Establish Tracking

Augmented reality (AR) displays virtual objects embedded in a real environment.

Making certain that virtual objects display correctly is key for a great client presentation. The best way to do that with YARD is to establish good tracking before beginning a design or presentation.

Establishing good tracking at the start makes it easy to design at the correct scale and elevation while also making sure that the project being designed will stay in place and drift will be minimized.

Create Peripheral Vision

Peripheral vision, or side vision, is what is seen on the side by the eye when looking straight ahead. It is what allows us to see that objects are 3D. Because an iPad has only one “eye” (the camera), it has no peripheral vision.

To help the iPad understand the area in which you’ll be designing, simply walk around the space with the iPad in hand. Letting the iPad camera see the space from different angles helps create peripheral vision.

Set Elevation and Scale

The initial tracking process sets the elevation and scale so that the project will appear correctly and the presentation will flow smoothly.

The process begins with boxes that appear on the ground. Initially, these boxes will be red and yellow. The goal is to turn the boxes green; once they do, the iPad knows the world is in fact 3D.

If red and yellow boxes do not instantly appear, they will begin to appear on-screen as you move the iPad around and let the camera take in the surroundings.

First, move the iPad in a half circle around yourself. Then, return the iPad to center and look down at your feet.

To turn the red and yellow boxes green, begin to walk around the area where you intend to place your design. As you walk with the camera, the boxes will begin to turn green. Once four of the five sides have been viewed by the iPad at a relatively close distance, the camera will be able to pick up the details.

The green boxes serve as reference points to let us know what areas of the project have been covered by the camera.

NOTE: As you walk around, the iPad maps features of the world, including the cracks in the sidewalk, the leaves and angles of bushes, and the trunks of trees. These are great marker points that help keep objects locked in place at the proper scale throughout the design and presentation process.

Start Designing

Once good tracking is established, it’s easy to start drawing a design or inserting items from the YARD library to show your client.

Drawing a Design: 

Objects are drawn in 2D with the line, arc and pencil tools and instantly turn into 3D:

Line: The Line Tool is for creating straight segments.

Arc: The Arc Tool is for creating curved segments in your shapes. This tool operates in two steps: first a parent circle is sketched, then a portion of the circle is traced to create an arc.

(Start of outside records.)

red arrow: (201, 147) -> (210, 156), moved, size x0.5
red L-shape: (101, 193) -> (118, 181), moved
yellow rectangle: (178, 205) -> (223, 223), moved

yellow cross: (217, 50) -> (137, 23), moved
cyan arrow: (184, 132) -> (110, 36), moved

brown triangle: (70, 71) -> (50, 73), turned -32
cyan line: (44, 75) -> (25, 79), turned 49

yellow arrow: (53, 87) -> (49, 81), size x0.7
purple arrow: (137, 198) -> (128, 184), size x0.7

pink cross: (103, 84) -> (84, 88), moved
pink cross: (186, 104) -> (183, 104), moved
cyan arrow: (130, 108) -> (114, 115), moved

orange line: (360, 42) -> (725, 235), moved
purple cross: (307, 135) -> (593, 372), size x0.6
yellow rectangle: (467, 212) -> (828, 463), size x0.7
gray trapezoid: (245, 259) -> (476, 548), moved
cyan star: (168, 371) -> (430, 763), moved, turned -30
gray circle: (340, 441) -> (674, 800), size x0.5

Pencil: The Pencil tool allows you to create freeform shapes as if drawing with a pencil.

 

Inserting Library Items:

Just go to the library, click on the three lines at the upper right, and select the item you’d like to add to your design.

 

 

 

What is Drift?

Virtual objects can “drift” when they’re not properly aligned with their real-world surroundings. Drift causes the object to move around in the scene.

A little bit of drift is okay; the client won’t notice it. A lot of drift makes for a bad presentation, and likely means that the area didn’t track sufficiently or that the area is too featureless for the iPad to fully understand.

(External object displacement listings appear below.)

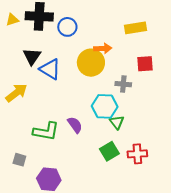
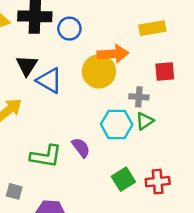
orange arrow: (103, 48) -> (113, 54), size x1.4
green triangle: (117, 122) -> (145, 121), moved, turned 35

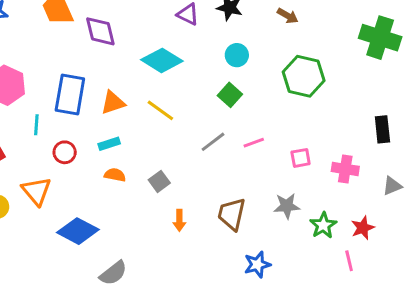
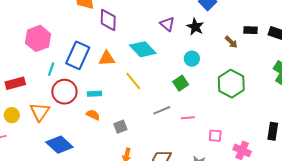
orange triangle: (113, 103) -> (107, 58), moved
red circle: (65, 152) -> (64, 92), size x1.6

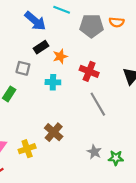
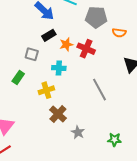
orange semicircle: (117, 22) -> (119, 33), moved
red cross: (89, 71) -> (86, 49), moved
yellow cross: (27, 149) -> (46, 90), moved
gray star: (94, 152) -> (78, 132), moved

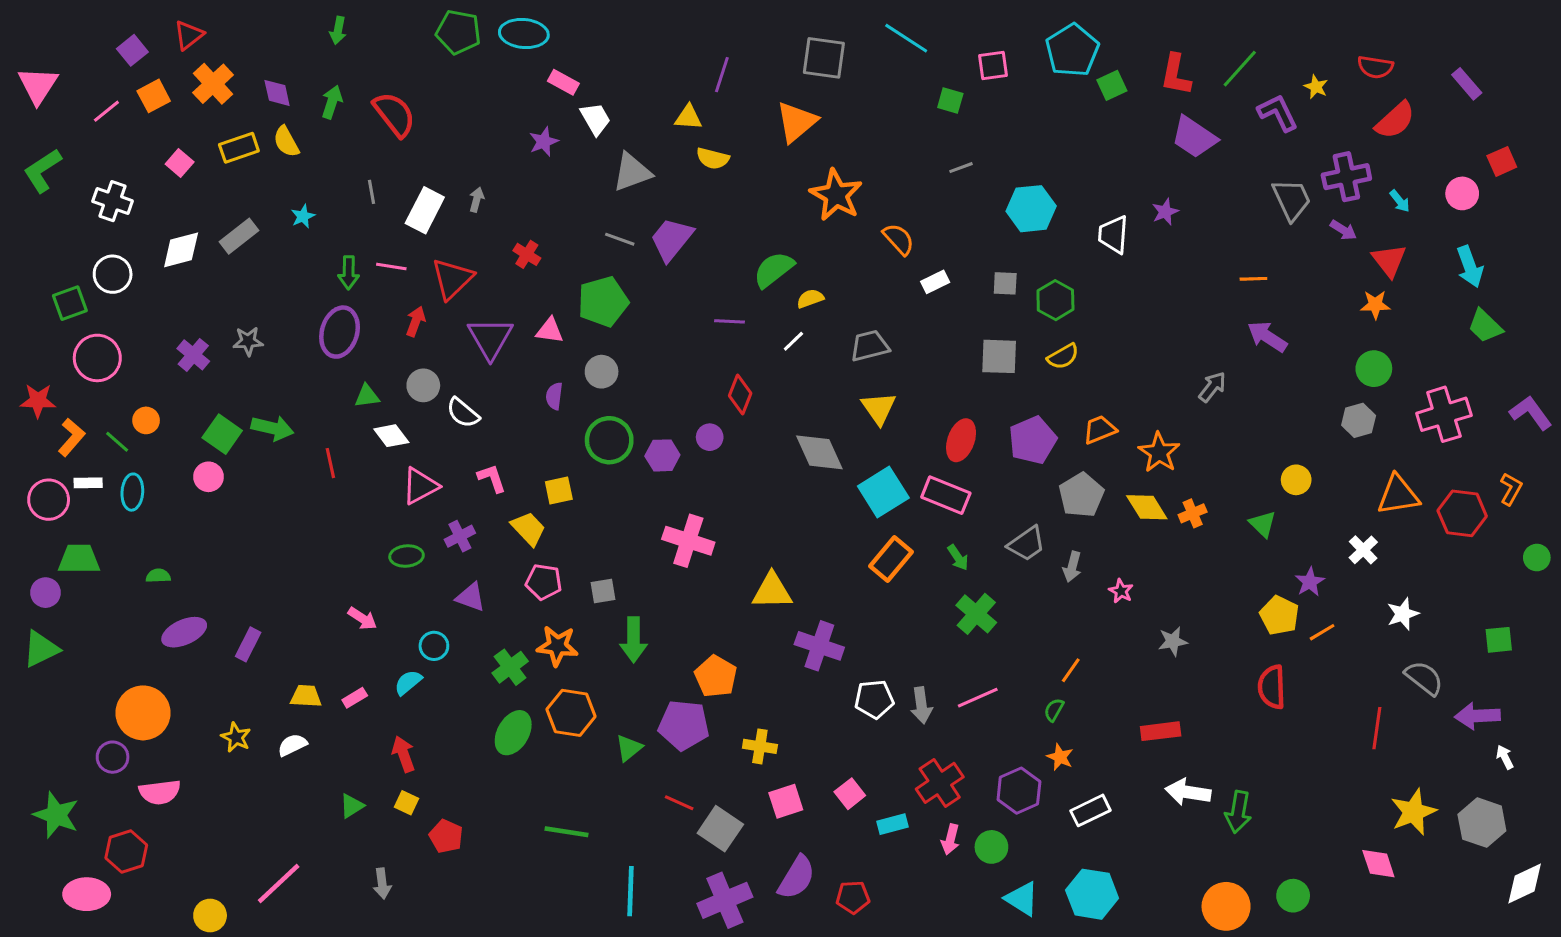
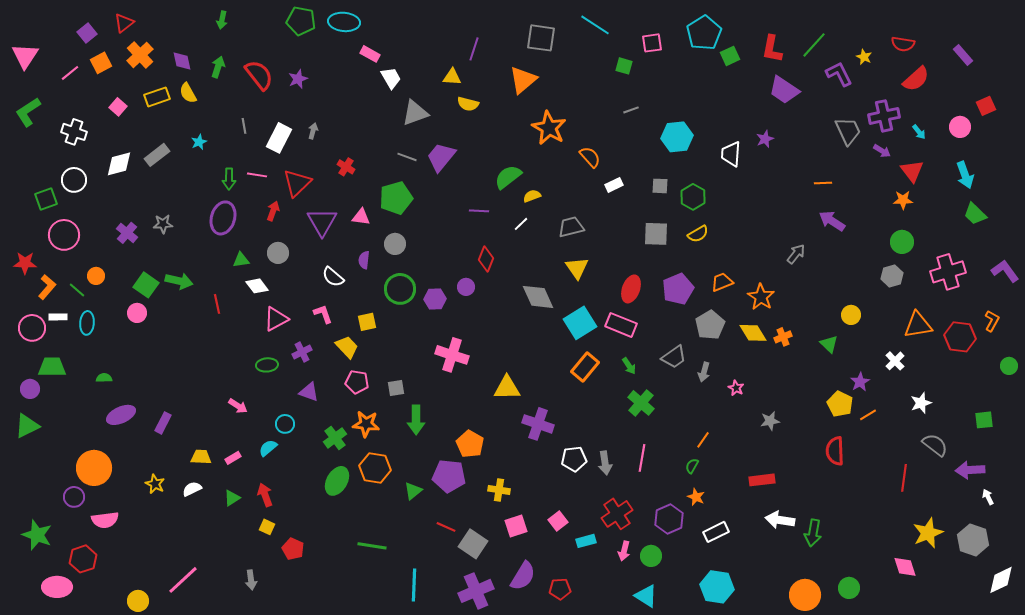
purple star: (544, 142) -> (298, 79), moved
white semicircle: (463, 413) -> (333, 277), moved
pink line: (978, 698) -> (642, 458), turned -56
green triangle: (352, 806) -> (232, 498), moved
cyan triangle: (1022, 899) -> (646, 596), moved

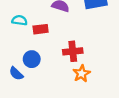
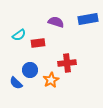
cyan semicircle: (19, 20) -> (19, 35), turned 136
orange star: (82, 74) -> (51, 80), moved

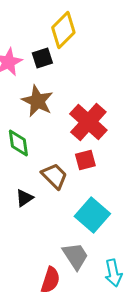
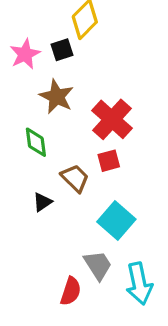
cyan arrow: (113, 273) -> (139, 284), size x1.4

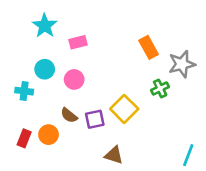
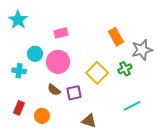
cyan star: (45, 26) -> (18, 20), moved
pink circle: (74, 79) -> (58, 62), size x1.5
yellow square: (124, 109) -> (97, 73), moved
orange circle: (49, 135) -> (42, 116), moved
cyan line: (188, 155) -> (132, 106), moved, turned 42

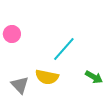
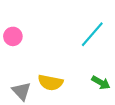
cyan line: (64, 49) -> (92, 34), moved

NOTE: If there are no features for the iPad to distinguish, the tracking won’t be very good.

Reset Tracking

Go to Configuration and click Reset Tracking to start the tracking process again.

To help the camera see and understand the world, start by moving the iPad in a half circle. Then aim the camera down at your feet, raise it back up, and direct it towards the red and yellow boxes that will appear on screen. Keep moving the iPad around until the boxes turn green in the area where you plan to design or present.

This will help create a very successful client presentation.

Master AR

Augmented Reality is 80% science and 20% art. How do you master the art of AR?

  • Make sure the lighting is sufficient for the camera,
  • Set the elevation and scale by tracking before designing, and
  • View the design you create from the best angles.

NOTE: Augmented reality does not put 3D objects behind foreground objects.

TIP: When you’re walking around, make sure AR objects are always seen at an angle that keeps the technology alive. Never allow a foreground object to appear in front of your design. If a tree on the property ends up in front of your design, for example, it will cut through your design, and the art or illusion of AR will be lost.